レンダー・ユアセルフ
「……本当に、失礼なことを訊いてしまってごめんなさい」
アリアナの伸ばし掛けた腕は宙を彷徨い、そのまま指先を丸めて自らの胸の上へと落ち着いた。
気落ちする彼女を尻目に、ミーアは至って平静を装っている。
「お気に病むことなど決してございません。わたくしは、ジョシュア様の幸せな顔を見られることが喜びなのですから」
「……」
「王妃様によるジョシュア様への扱いは到底容認できません。だからこそ、そんな窮地を救ってくださった貴女様には感謝を申し上げなければならないのです」
優しい言葉を掛けられるたびに、心臓がツキンと音を立てて痛む。
アリアナは自問した。幾ら王妃様ほど辛く彼に当たっていないからと云って、果たして自分はジョシュアを笑顔にできているのだろうか?

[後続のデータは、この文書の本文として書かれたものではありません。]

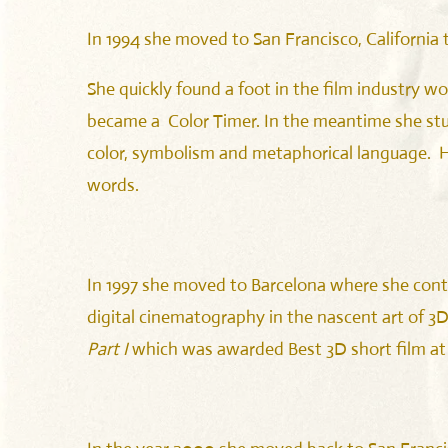
In 1994 she moved to San Francisco, California 
She quickly found a foot in the film industry wo
became a Color Timer. In the meantime she stu
color, symbolism and metaphorical language. Her
words.
In 1997 she moved to Barcelona where she conti
digital cinematography in the nascent art of 3D
Part I
which was awarded Best 3D short film at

シャムスに来てからというもの、彼はいつも暗闇に沈んだような表情で悲しく微笑んでいる。そうさせてしまっているのは、他ならぬ自分自身ではないのだろうかと。
「アリー様」
皮肉にも、そう呼ばれることがアリアナの心を大仰なほど揺さぶった。
信頼を欠いてしまったとばかり思っていたミーアの頼みであるからこそ、彼女は出来うる限り叶えてあげたいと願ってしまうのだ。
「お願いでございます。あの方と、ずっと共にお歩みになって下さいませ」
──幾らそれが、彼女自身も気付かぬ心根や本心とは違うものであったとしても。